(Bounding box prediction data)
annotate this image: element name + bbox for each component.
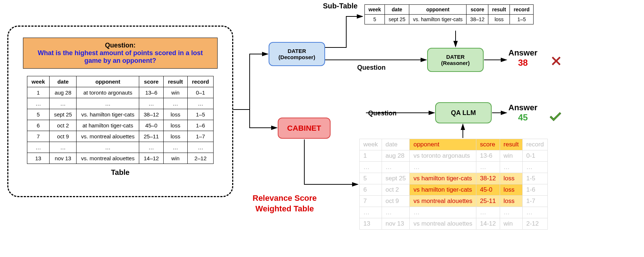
sub-table-header-cell: date: [385, 5, 409, 15]
table-cell: 2-12: [523, 218, 548, 230]
sub-table-header-cell: record: [510, 5, 534, 15]
table-row: ………………: [360, 162, 548, 173]
answer-1: Answer 38: [508, 48, 537, 68]
table-cell: …: [382, 162, 410, 173]
table-cell: sept 25: [50, 109, 77, 120]
table-cell: 1-7: [523, 196, 548, 207]
table-cell: 25-11: [476, 196, 500, 207]
dater-decomp-line1: DATER: [274, 48, 320, 54]
qa-llm-module: QA LLM: [435, 102, 492, 123]
table-cell: 1: [27, 87, 50, 98]
table-row: 1aug 28vs toronto argonauts13-6win0-1: [360, 150, 548, 162]
table-cell: vs montreal alouettes: [410, 196, 476, 207]
table-cell: 1–5: [187, 109, 214, 120]
table-cell: 1–7: [187, 131, 214, 142]
table-cell: …: [476, 162, 500, 173]
main-table-header-cell: result: [163, 76, 187, 87]
table-cell: 14-12: [476, 218, 500, 230]
table-cell: …: [163, 98, 187, 109]
main-table-header-cell: record: [187, 76, 214, 87]
table-cell: …: [382, 207, 410, 218]
table-cell: …: [187, 142, 214, 153]
table-cell: …: [187, 98, 214, 109]
table-cell: oct 2: [382, 184, 410, 196]
table-row: 13nov 13vs. montreal alouettes14–12win2–…: [27, 153, 214, 164]
table-cell: loss: [163, 120, 187, 131]
question-label: Question:: [31, 42, 210, 49]
sub-table-header-cell: result: [488, 5, 510, 15]
table-cell: 13: [360, 218, 382, 230]
main-table-header-cell: week: [27, 76, 50, 87]
table-cell: 0-1: [523, 150, 548, 162]
table-cell: 6: [360, 184, 382, 196]
table-cell: loss: [500, 196, 523, 207]
check-icon: [548, 109, 563, 125]
table-row: ………………: [27, 142, 214, 153]
table-row: ………………: [360, 207, 548, 218]
table-cell: …: [410, 162, 476, 173]
dater-decomposer-module: DATER (Decomposer): [269, 42, 325, 66]
table-cell: …: [500, 207, 523, 218]
dater-reasoner-module: DATER (Reasoner): [427, 48, 484, 72]
table-cell: …: [523, 162, 548, 173]
table-cell: 13: [27, 153, 50, 164]
main-table-header-cell: date: [50, 76, 77, 87]
table-cell: week: [360, 139, 382, 150]
table-cell: …: [27, 98, 50, 109]
sub-table-header-cell: opponent: [409, 5, 467, 15]
table-cell: win: [500, 150, 523, 162]
qallm-label: QA LLM: [440, 109, 487, 117]
table-cell: …: [410, 207, 476, 218]
table-row: 5sept 25vs. hamilton tiger-cats38–12loss…: [27, 109, 214, 120]
table-cell: aug 28: [382, 150, 410, 162]
answer-2: Answer 45: [508, 103, 537, 123]
table-cell: 14–12: [139, 153, 164, 164]
table-cell: vs toronto argonauts: [410, 150, 476, 162]
table-cell: vs. montreal alouettes: [77, 131, 139, 142]
table-cell: vs. hamilton tiger-cats: [77, 109, 139, 120]
answer-2-label: Answer: [508, 103, 537, 112]
table-cell: 5: [365, 15, 385, 24]
table-cell: …: [360, 162, 382, 173]
table-cell: 6: [27, 120, 50, 131]
question-box: Question: What is the highest amount of …: [23, 38, 218, 69]
table-cell: aug 28: [50, 87, 77, 98]
table-cell: loss: [488, 15, 510, 24]
table-cell: result: [500, 139, 523, 150]
table-cell: oct 9: [382, 196, 410, 207]
main-table-label: Table: [19, 168, 221, 177]
answer-1-label: Answer: [508, 48, 537, 58]
table-cell: loss: [163, 131, 187, 142]
table-cell: loss: [500, 173, 523, 184]
table-cell: 1–6: [187, 120, 214, 131]
cross-icon: [549, 54, 563, 69]
table-row: 6oct 2at hamilton tiger-cats45–0loss1–6: [27, 120, 214, 131]
table-cell: 5: [27, 109, 50, 120]
main-table: weekdateopponentscoreresultrecord 1aug 2…: [27, 76, 214, 164]
answer-2-value: 45: [508, 112, 537, 123]
table-cell: 45–0: [139, 120, 164, 131]
cabinet-module: CABINET: [278, 118, 331, 139]
question-arrow-label-2: Question: [368, 110, 397, 117]
table-cell: 13–6: [139, 87, 164, 98]
table-cell: 7: [27, 131, 50, 142]
table-cell: oct 9: [50, 131, 77, 142]
table-cell: loss: [163, 109, 187, 120]
table-cell: 1–5: [510, 15, 534, 24]
table-row: weekdateopponentscoreresultrecord: [360, 139, 548, 150]
table-cell: 5: [360, 173, 382, 184]
table-row: 13nov 13vs montreal alouettes14-12win2-1…: [360, 218, 548, 230]
table-cell: 38–12: [139, 109, 164, 120]
table-cell: 1: [360, 150, 382, 162]
question-arrow-label-1: Question: [357, 64, 386, 72]
table-cell: …: [500, 162, 523, 173]
table-cell: …: [77, 142, 139, 153]
sub-table-label: Sub-Table: [323, 2, 358, 10]
table-cell: …: [50, 98, 77, 109]
table-cell: …: [476, 207, 500, 218]
table-cell: vs. montreal alouettes: [77, 153, 139, 164]
table-cell: nov 13: [382, 218, 410, 230]
table-cell: 25–11: [139, 131, 164, 142]
table-cell: score: [476, 139, 500, 150]
answer-1-value: 38: [508, 58, 537, 68]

■ EXERCISE AIM: Word for word, set down every line of the records above, and leave the pictures out.

■ TASK ANSWER:
annotate this image: element name + bbox for each component.
sub-table-header-cell: date: [385, 5, 409, 15]
table-cell: 2-12: [523, 218, 548, 230]
sub-table-header-cell: record: [510, 5, 534, 15]
table-row: ………………: [360, 162, 548, 173]
answer-1: Answer 38: [508, 48, 537, 68]
table-cell: …: [382, 162, 410, 173]
table-cell: sept 25: [50, 109, 77, 120]
table-cell: 1-7: [523, 196, 548, 207]
table-cell: 25-11: [476, 196, 500, 207]
dater-decomp-line1: DATER: [274, 48, 320, 54]
qa-llm-module: QA LLM: [435, 102, 492, 123]
table-cell: 1: [27, 87, 50, 98]
table-row: 1aug 28vs toronto argonauts13-6win0-1: [360, 150, 548, 162]
table-cell: vs montreal alouettes: [410, 196, 476, 207]
table-cell: 1–5: [187, 109, 214, 120]
table-cell: 1–7: [187, 131, 214, 142]
table-cell: …: [476, 162, 500, 173]
main-table-header-cell: result: [163, 76, 187, 87]
table-cell: 14-12: [476, 218, 500, 230]
table-cell: …: [163, 98, 187, 109]
main-table-header-cell: record: [187, 76, 214, 87]
table-cell: …: [382, 207, 410, 218]
table-cell: …: [187, 142, 214, 153]
table-cell: …: [187, 98, 214, 109]
table-cell: oct 2: [382, 184, 410, 196]
table-row: 13nov 13vs. montreal alouettes14–12win2–…: [27, 153, 214, 164]
table-cell: loss: [163, 120, 187, 131]
question-label: Question:: [31, 42, 210, 49]
sub-table-header-cell: result: [488, 5, 510, 15]
table-cell: 13: [360, 218, 382, 230]
main-table-header-cell: week: [27, 76, 50, 87]
table-cell: 0-1: [523, 150, 548, 162]
table-cell: 6: [360, 184, 382, 196]
table-cell: loss: [500, 196, 523, 207]
check-icon: [548, 109, 563, 125]
table-row: ………………: [27, 142, 214, 153]
table-row: ………………: [360, 207, 548, 218]
table-cell: …: [410, 162, 476, 173]
dater-decomposer-module: DATER (Decomposer): [269, 42, 325, 66]
table-cell: …: [500, 207, 523, 218]
dater-reasoner-module: DATER (Reasoner): [427, 48, 484, 72]
table-cell: …: [523, 162, 548, 173]
table-cell: 13: [27, 153, 50, 164]
main-table-header-cell: date: [50, 76, 77, 87]
table-cell: week: [360, 139, 382, 150]
table-cell: …: [27, 98, 50, 109]
sub-table-header-cell: opponent: [409, 5, 467, 15]
table-cell: win: [500, 150, 523, 162]
qallm-label: QA LLM: [440, 109, 487, 117]
table-cell: …: [410, 207, 476, 218]
table-row: 5sept 25vs. hamilton tiger-cats38–12loss…: [27, 109, 214, 120]
table-cell: aug 28: [382, 150, 410, 162]
answer-2: Answer 45: [508, 103, 537, 123]
table-cell: 14–12: [139, 153, 164, 164]
table-cell: vs toronto argonauts: [410, 150, 476, 162]
table-cell: vs. montreal alouettes: [77, 131, 139, 142]
table-cell: vs. hamilton tiger-cats: [77, 109, 139, 120]
answer-2-label: Answer: [508, 103, 537, 112]
table-cell: 5: [365, 15, 385, 24]
table-cell: …: [360, 162, 382, 173]
table-cell: 6: [27, 120, 50, 131]
question-box: Question: What is the highest amount of …: [23, 38, 218, 69]
table-cell: aug 28: [50, 87, 77, 98]
table-cell: loss: [488, 15, 510, 24]
table-cell: result: [500, 139, 523, 150]
table-cell: oct 9: [382, 196, 410, 207]
main-table-label: Table: [19, 168, 221, 177]
answer-1-label: Answer: [508, 48, 537, 58]
table-cell: loss: [163, 131, 187, 142]
table-cell: loss: [500, 173, 523, 184]
table-cell: 1–6: [187, 120, 214, 131]
cross-icon: [549, 54, 563, 69]
table-row: 6oct 2at hamilton tiger-cats45–0loss1–6: [27, 120, 214, 131]
table-cell: 5: [27, 109, 50, 120]
main-table: weekdateopponentscoreresultrecord 1aug 2…: [27, 76, 214, 164]
answer-2-value: 45: [508, 112, 537, 123]
table-cell: 45–0: [139, 120, 164, 131]
cabinet-module: CABINET: [278, 118, 331, 139]
question-arrow-label-2: Question: [368, 110, 397, 117]
table-cell: 13–6: [139, 87, 164, 98]
table-cell: 7: [27, 131, 50, 142]
table-cell: oct 9: [50, 131, 77, 142]
table-cell: loss: [163, 109, 187, 120]
table-cell: 1–5: [510, 15, 534, 24]
table-row: weekdateopponentscoreresultrecord: [360, 139, 548, 150]
table-cell: 5: [360, 173, 382, 184]
table-row: 13nov 13vs montreal alouettes14-12win2-1…: [360, 218, 548, 230]
table-cell: 38–12: [139, 109, 164, 120]
table-cell: 1: [360, 150, 382, 162]
question-arrow-label-1: Question: [357, 64, 386, 72]
table-cell: …: [500, 162, 523, 173]
table-cell: …: [77, 142, 139, 153]
sub-table-label: Sub-Table: [323, 2, 358, 10]
table-cell: …: [50, 98, 77, 109]
table-cell: …: [476, 207, 500, 218]
table-cell: vs. montreal alouettes: [77, 153, 139, 164]
table-cell: nov 13: [382, 218, 410, 230]
table-cell: 25–11: [139, 131, 164, 142]
table-cell: score: [476, 139, 500, 150]
answer-1-value: 38: [508, 58, 537, 68]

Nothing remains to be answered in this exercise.